Siguiendo a Cristo, nuestra paz: él, que de los dos pueblos hizo uno y derribó el muro de separación, la enemistad, aboliendo en su vida moral la Ley de los minuciosos preceptos; así, con los dos creó en sí mismo una humanidad nueva, estableciendo la paz y, a ambos, hechos de un solo cuerpo, los reconcilió con Dios por medio de la cruz, matando en sí mismo la hostilidad (Ef 2, 11-16), hemos de empeñarnos juntos en la construcción de ka Iglesia que es la mejor ayuda para nuestro pueblo, nuestro barrio y nuestra comunidad. Es la acción propia de una comunidad cristiana que vive la catolicidad como una apertura esencial a todo lo que es obra del Espíritu en cada pueblo (Juan Pablo, ibídem). Este es el único camino para alimentar la esperanza de ahuyentar la indiferencia y rechazar el espectro de la xenofobia y el racismo. Es la acción urgente frente al deterioro humano que los repliegues egoístas provocan socavando muchas veces nuestra convivencia diaria.
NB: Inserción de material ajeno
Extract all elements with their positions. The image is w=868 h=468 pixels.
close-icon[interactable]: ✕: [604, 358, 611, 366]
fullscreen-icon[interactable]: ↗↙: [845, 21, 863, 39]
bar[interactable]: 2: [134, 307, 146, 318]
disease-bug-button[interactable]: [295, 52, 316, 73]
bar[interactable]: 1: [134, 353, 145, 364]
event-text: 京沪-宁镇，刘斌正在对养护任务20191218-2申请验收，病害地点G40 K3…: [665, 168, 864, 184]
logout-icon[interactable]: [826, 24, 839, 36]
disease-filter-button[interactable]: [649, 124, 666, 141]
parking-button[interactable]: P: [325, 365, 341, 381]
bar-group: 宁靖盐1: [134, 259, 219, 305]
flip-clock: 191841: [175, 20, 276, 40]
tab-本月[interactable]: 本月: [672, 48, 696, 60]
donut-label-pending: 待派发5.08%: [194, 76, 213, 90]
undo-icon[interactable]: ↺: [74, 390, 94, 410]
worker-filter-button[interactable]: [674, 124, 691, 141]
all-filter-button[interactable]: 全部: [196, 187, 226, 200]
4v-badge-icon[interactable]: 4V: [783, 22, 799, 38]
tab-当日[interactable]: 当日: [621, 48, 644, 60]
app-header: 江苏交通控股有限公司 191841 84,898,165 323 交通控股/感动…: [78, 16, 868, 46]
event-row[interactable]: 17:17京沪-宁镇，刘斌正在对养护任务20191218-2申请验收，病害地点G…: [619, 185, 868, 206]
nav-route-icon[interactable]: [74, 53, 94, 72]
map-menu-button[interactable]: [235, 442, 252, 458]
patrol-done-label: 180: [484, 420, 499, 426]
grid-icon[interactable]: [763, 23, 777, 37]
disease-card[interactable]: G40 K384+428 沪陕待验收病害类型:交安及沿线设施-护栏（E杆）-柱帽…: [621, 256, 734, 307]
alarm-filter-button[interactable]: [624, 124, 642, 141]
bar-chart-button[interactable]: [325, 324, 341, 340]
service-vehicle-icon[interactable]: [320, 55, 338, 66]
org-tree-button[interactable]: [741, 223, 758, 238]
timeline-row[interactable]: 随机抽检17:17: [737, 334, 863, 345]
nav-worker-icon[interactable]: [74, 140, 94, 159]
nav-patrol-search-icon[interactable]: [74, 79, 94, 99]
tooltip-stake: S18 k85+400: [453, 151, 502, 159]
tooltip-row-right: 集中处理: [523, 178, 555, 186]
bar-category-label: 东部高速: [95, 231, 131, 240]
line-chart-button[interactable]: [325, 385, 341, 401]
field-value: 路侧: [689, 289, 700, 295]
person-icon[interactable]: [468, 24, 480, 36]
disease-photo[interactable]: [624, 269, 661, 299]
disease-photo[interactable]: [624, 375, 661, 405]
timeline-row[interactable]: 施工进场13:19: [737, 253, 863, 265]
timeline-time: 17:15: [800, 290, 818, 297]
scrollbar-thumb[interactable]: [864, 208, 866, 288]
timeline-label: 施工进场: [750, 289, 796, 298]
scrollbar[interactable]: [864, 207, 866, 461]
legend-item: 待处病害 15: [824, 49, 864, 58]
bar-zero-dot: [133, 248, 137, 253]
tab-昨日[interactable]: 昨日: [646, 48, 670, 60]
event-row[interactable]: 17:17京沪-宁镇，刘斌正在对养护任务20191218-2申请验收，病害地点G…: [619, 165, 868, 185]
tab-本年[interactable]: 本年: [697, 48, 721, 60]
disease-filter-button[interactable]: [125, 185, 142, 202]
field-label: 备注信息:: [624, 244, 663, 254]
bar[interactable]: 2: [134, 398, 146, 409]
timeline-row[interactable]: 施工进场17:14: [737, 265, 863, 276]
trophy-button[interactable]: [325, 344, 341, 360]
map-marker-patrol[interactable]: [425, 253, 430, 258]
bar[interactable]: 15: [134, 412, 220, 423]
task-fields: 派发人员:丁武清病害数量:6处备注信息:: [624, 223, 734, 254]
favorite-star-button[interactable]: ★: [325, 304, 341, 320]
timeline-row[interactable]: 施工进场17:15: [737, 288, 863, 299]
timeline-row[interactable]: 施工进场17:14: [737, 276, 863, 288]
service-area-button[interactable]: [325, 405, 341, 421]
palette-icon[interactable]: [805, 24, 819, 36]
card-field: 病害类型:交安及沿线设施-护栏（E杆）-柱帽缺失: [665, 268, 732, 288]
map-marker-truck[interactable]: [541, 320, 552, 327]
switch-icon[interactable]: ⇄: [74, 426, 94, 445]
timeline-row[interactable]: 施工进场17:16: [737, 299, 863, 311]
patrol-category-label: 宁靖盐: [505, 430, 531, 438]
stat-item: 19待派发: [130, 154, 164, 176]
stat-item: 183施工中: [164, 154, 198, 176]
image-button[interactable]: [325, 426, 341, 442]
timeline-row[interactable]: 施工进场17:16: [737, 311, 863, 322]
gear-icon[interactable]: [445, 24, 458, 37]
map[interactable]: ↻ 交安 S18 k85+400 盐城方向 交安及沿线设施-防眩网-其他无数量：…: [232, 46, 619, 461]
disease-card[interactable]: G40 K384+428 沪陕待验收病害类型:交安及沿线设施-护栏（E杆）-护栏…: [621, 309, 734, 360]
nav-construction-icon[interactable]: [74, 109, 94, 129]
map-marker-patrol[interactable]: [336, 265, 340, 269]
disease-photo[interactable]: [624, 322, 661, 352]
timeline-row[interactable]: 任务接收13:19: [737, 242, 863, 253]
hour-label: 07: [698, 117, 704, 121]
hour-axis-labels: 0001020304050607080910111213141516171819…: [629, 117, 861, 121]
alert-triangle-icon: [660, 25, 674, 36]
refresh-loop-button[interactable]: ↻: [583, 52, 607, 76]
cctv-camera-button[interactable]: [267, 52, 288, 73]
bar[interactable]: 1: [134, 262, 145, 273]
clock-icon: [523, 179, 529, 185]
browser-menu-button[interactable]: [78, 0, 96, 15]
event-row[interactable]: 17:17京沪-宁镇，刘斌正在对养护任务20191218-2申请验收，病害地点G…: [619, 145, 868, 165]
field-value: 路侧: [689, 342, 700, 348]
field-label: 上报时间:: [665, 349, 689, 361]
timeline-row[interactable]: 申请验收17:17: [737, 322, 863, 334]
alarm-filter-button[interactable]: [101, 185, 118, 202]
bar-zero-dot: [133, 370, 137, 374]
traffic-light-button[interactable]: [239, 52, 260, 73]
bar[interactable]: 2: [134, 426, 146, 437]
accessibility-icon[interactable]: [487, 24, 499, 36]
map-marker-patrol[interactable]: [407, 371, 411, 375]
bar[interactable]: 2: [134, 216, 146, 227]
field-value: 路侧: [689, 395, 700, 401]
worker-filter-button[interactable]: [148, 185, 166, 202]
La atención al hombre y la mujer inmigrantes y refugiados y el servicio a la fe, en una sociedad cultural y socialmente heterogénea, son una prioridad para toda comunidad cristiana llamada a constituirse desde la opción prioritaria por los pobres, en Evangelio no sólo para los inmigrantes sino también para el conjunto de la sociedad española. Esta apertura construye comunidades cristianas fervientes, enriquecidas por el Espíritu con los dones que les aportan los nuevos discípulos procedentes de otras culturas (Juan Pablo II, ibídem)
La Iglesia es consciente de que tiene esa misión. Sabe que Cristo la quiso como signo de unidad en el corazón del mundo, pues como afirmaba el Concilio Vaticano II este pueblo mesiánico, aunque de hecho aún no abarque a todos los hombres y muchas veces parezca un pequeño rebaño, sin embargo, es un germen muy seguro de unidad, de esperanza y de salvación para todo el género humano (L.G., 9)
Exhorto a todos los católicos a sobresalir en esta apasionante tarea, convencidos de que realizar una sociedad nueva desde la aceptación del que llega porque es un hermano, no es una utopía, sino una realidad concreta, escogida y posibilitada por el Espíritu, por que la caridad es un don de Dios. (Juan Pablo II, ibídem).
Que la Virgen María, nuestra Madre, que también experimentó la falta de cobijo en el preciso momento en el que estaba a punto de dar a su Hijo al mundo, ayude a la Iglesia a ser signo e instrumento de unidad de las culturas y de las naciones en una única familia.